> EXERCISE DESCRIPTION
Restate each record below word for word, skipping images.

---- RECORDS SUPPLIED

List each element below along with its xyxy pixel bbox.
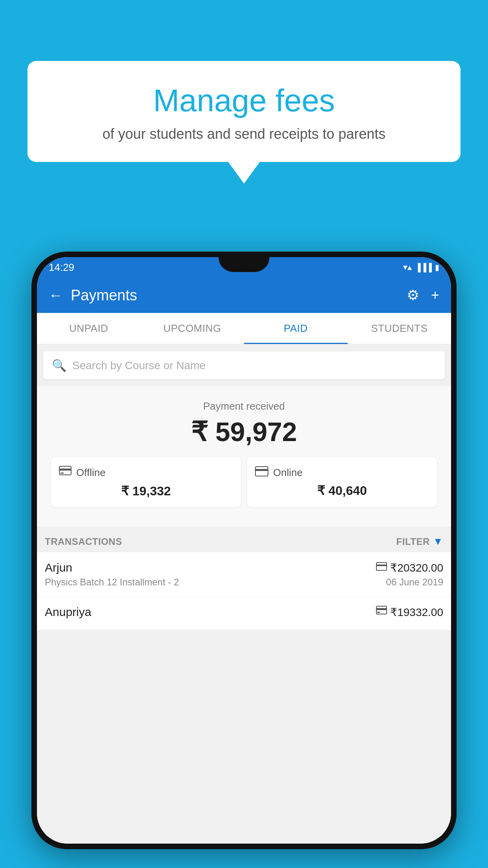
payment-received-label: Payment received [45, 400, 443, 412]
transaction-row[interactable]: Arjun ₹20320.00 [37, 552, 451, 597]
search-container[interactable]: 🔍 Search by Course or Name [43, 351, 445, 379]
svg-rect-4 [255, 469, 268, 471]
tab-paid[interactable]: PAID [244, 313, 348, 344]
filter-icon: ▼ [433, 535, 443, 548]
tab-upcoming[interactable]: UPCOMING [141, 313, 244, 344]
transaction-name: Anupriya [45, 605, 91, 619]
tabs: UNPAID UPCOMING PAID STUDENTS [37, 313, 451, 344]
offline-card-header: Offline [59, 466, 233, 480]
settings-icon[interactable]: ⚙ [407, 287, 419, 303]
transaction-amount: ₹19332.00 [390, 606, 443, 619]
filter-label: FILTER [396, 536, 430, 547]
transactions-header: TRANSACTIONS FILTER ▼ [37, 527, 451, 552]
online-amount: ₹ 40,640 [255, 483, 429, 498]
add-icon[interactable]: + [431, 287, 439, 303]
svg-rect-6 [376, 565, 387, 566]
transaction-amount-container: ₹20320.00 [376, 561, 443, 574]
header-title: Payments [71, 287, 407, 304]
offline-card: Offline ₹ 19,332 [51, 457, 241, 507]
wifi-icon: ▾▴ [403, 262, 412, 272]
tab-students[interactable]: STUDENTS [348, 313, 451, 344]
search-icon: 🔍 [52, 359, 66, 372]
transaction-row-top: Anupriya ₹19332.00 [45, 605, 443, 619]
payment-summary: Payment received ₹ 59,972 [37, 386, 451, 527]
app-content: 🔍 Search by Course or Name Payment recei… [37, 344, 451, 844]
offline-amount: ₹ 19,332 [59, 484, 233, 498]
payment-total-amount: ₹ 59,972 [45, 416, 443, 447]
background: Manage fees of your students and send re… [0, 0, 488, 868]
signal-icon: ▐▐▐ [415, 263, 432, 272]
header-icons: ⚙ + [407, 287, 439, 303]
status-icons: ▾▴ ▐▐▐ ▮ [403, 262, 439, 272]
transaction-mode-icon-offline [376, 606, 387, 618]
svg-rect-1 [59, 469, 71, 471]
online-card: Online ₹ 40,640 [247, 457, 437, 507]
transactions-label: TRANSACTIONS [45, 536, 122, 547]
transaction-amount-container: ₹19332.00 [376, 606, 443, 619]
svg-rect-2 [61, 473, 64, 474]
filter-button[interactable]: FILTER ▼ [396, 535, 443, 548]
search-input[interactable]: Search by Course or Name [72, 359, 205, 372]
back-button[interactable]: ← [49, 287, 63, 303]
offline-label: Offline [76, 467, 106, 479]
transaction-row-bottom: Physics Batch 12 Installment - 2 06 June… [45, 577, 443, 588]
phone-notch [218, 257, 270, 272]
online-card-header: Online [255, 466, 429, 479]
transaction-amount: ₹20320.00 [390, 561, 443, 574]
transaction-row[interactable]: Anupriya ₹19332.00 [37, 597, 451, 630]
tab-unpaid[interactable]: UNPAID [37, 313, 141, 344]
online-icon [255, 466, 268, 479]
phone-screen: 14:29 ▾▴ ▐▐▐ ▮ ← Payments ⚙ + [37, 257, 451, 844]
speech-bubble-title: Manage fees [51, 83, 437, 119]
transaction-name: Arjun [45, 561, 72, 574]
speech-bubble: Manage fees of your students and send re… [28, 61, 460, 162]
svg-rect-9 [377, 612, 380, 613]
svg-rect-3 [255, 467, 268, 476]
speech-bubble-subtitle: of your students and send receipts to pa… [51, 126, 437, 142]
transaction-mode-icon [376, 562, 387, 573]
speech-bubble-wrapper: Manage fees of your students and send re… [28, 61, 460, 184]
transaction-date: 06 June 2019 [386, 577, 443, 588]
payment-cards: Offline ₹ 19,332 [45, 457, 443, 515]
transaction-course: Physics Batch 12 Installment - 2 [45, 577, 179, 588]
online-label: Online [273, 467, 303, 479]
speech-bubble-tail [228, 162, 260, 184]
status-time: 14:29 [49, 261, 74, 274]
offline-icon [59, 466, 72, 480]
transaction-row-top: Arjun ₹20320.00 [45, 561, 443, 574]
svg-rect-8 [376, 608, 387, 610]
battery-icon: ▮ [435, 263, 439, 272]
svg-rect-5 [376, 563, 387, 570]
phone: 14:29 ▾▴ ▐▐▐ ▮ ← Payments ⚙ + [31, 252, 457, 849]
app-header: ← Payments ⚙ + [37, 278, 451, 313]
phone-wrapper: 14:29 ▾▴ ▐▐▐ ▮ ← Payments ⚙ + [31, 252, 457, 868]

--------

> WRITTEN SOLUTION
List each element below along with its xyxy pixel bbox.
payment-received-label: Payment received [45, 400, 443, 412]
transaction-row[interactable]: Arjun ₹20320.00 [37, 552, 451, 597]
search-container[interactable]: 🔍 Search by Course or Name [43, 351, 445, 379]
svg-rect-4 [255, 469, 268, 471]
tab-paid[interactable]: PAID [244, 313, 348, 344]
filter-icon: ▼ [433, 535, 443, 548]
tab-upcoming[interactable]: UPCOMING [141, 313, 244, 344]
transaction-name: Anupriya [45, 605, 91, 619]
tabs: UNPAID UPCOMING PAID STUDENTS [37, 313, 451, 344]
offline-card-header: Offline [59, 466, 233, 480]
settings-icon[interactable]: ⚙ [407, 287, 419, 303]
transaction-amount: ₹19332.00 [390, 606, 443, 619]
filter-label: FILTER [396, 536, 430, 547]
transactions-header: TRANSACTIONS FILTER ▼ [37, 527, 451, 552]
online-amount: ₹ 40,640 [255, 483, 429, 498]
add-icon[interactable]: + [431, 287, 439, 303]
svg-rect-6 [376, 565, 387, 566]
transaction-amount-container: ₹20320.00 [376, 561, 443, 574]
header-title: Payments [71, 287, 407, 304]
offline-card: Offline ₹ 19,332 [51, 457, 241, 507]
wifi-icon: ▾▴ [403, 262, 412, 272]
tab-students[interactable]: STUDENTS [348, 313, 451, 344]
search-icon: 🔍 [52, 359, 66, 372]
transaction-row-top: Anupriya ₹19332.00 [45, 605, 443, 619]
payment-summary: Payment received ₹ 59,972 [37, 386, 451, 527]
app-content: 🔍 Search by Course or Name Payment recei… [37, 344, 451, 844]
offline-amount: ₹ 19,332 [59, 484, 233, 498]
payment-total-amount: ₹ 59,972 [45, 416, 443, 447]
background: Manage fees of your students and send re… [0, 0, 488, 868]
signal-icon: ▐▐▐ [415, 263, 432, 272]
header-icons: ⚙ + [407, 287, 439, 303]
status-icons: ▾▴ ▐▐▐ ▮ [403, 262, 439, 272]
transaction-mode-icon-offline [376, 606, 387, 618]
svg-rect-1 [59, 469, 71, 471]
online-card: Online ₹ 40,640 [247, 457, 437, 507]
transactions-label: TRANSACTIONS [45, 536, 122, 547]
transaction-amount-container: ₹19332.00 [376, 606, 443, 619]
svg-rect-2 [61, 473, 64, 474]
filter-button[interactable]: FILTER ▼ [396, 535, 443, 548]
search-input[interactable]: Search by Course or Name [72, 359, 205, 372]
back-button[interactable]: ← [49, 287, 63, 303]
offline-label: Offline [76, 467, 106, 479]
transaction-row-bottom: Physics Batch 12 Installment - 2 06 June… [45, 577, 443, 588]
phone-notch [218, 257, 270, 272]
online-card-header: Online [255, 466, 429, 479]
transaction-amount: ₹20320.00 [390, 561, 443, 574]
transaction-row[interactable]: Anupriya ₹19332.00 [37, 597, 451, 630]
tab-unpaid[interactable]: UNPAID [37, 313, 141, 344]
online-icon [255, 466, 268, 479]
phone-screen: 14:29 ▾▴ ▐▐▐ ▮ ← Payments ⚙ + [37, 257, 451, 844]
speech-bubble-title: Manage fees [51, 83, 437, 119]
transaction-name: Arjun [45, 561, 72, 574]
speech-bubble: Manage fees of your students and send re… [28, 61, 460, 162]
svg-rect-9 [377, 612, 380, 613]
svg-rect-3 [255, 467, 268, 476]
speech-bubble-subtitle: of your students and send receipts to pa… [51, 126, 437, 142]
transaction-mode-icon [376, 562, 387, 573]
speech-bubble-wrapper: Manage fees of your students and send re… [28, 61, 460, 184]
transaction-date: 06 June 2019 [386, 577, 443, 588]
payment-cards: Offline ₹ 19,332 [45, 457, 443, 515]
transaction-course: Physics Batch 12 Installment - 2 [45, 577, 179, 588]
online-label: Online [273, 467, 303, 479]
speech-bubble-tail [228, 162, 260, 184]
status-time: 14:29 [49, 261, 74, 274]
offline-icon [59, 466, 72, 480]
transaction-row-top: Arjun ₹20320.00 [45, 561, 443, 574]
svg-rect-8 [376, 608, 387, 610]
battery-icon: ▮ [435, 263, 439, 272]
svg-rect-5 [376, 563, 387, 570]
phone: 14:29 ▾▴ ▐▐▐ ▮ ← Payments ⚙ + [31, 252, 457, 849]
app-header: ← Payments ⚙ + [37, 278, 451, 313]
phone-wrapper: 14:29 ▾▴ ▐▐▐ ▮ ← Payments ⚙ + [31, 252, 457, 868]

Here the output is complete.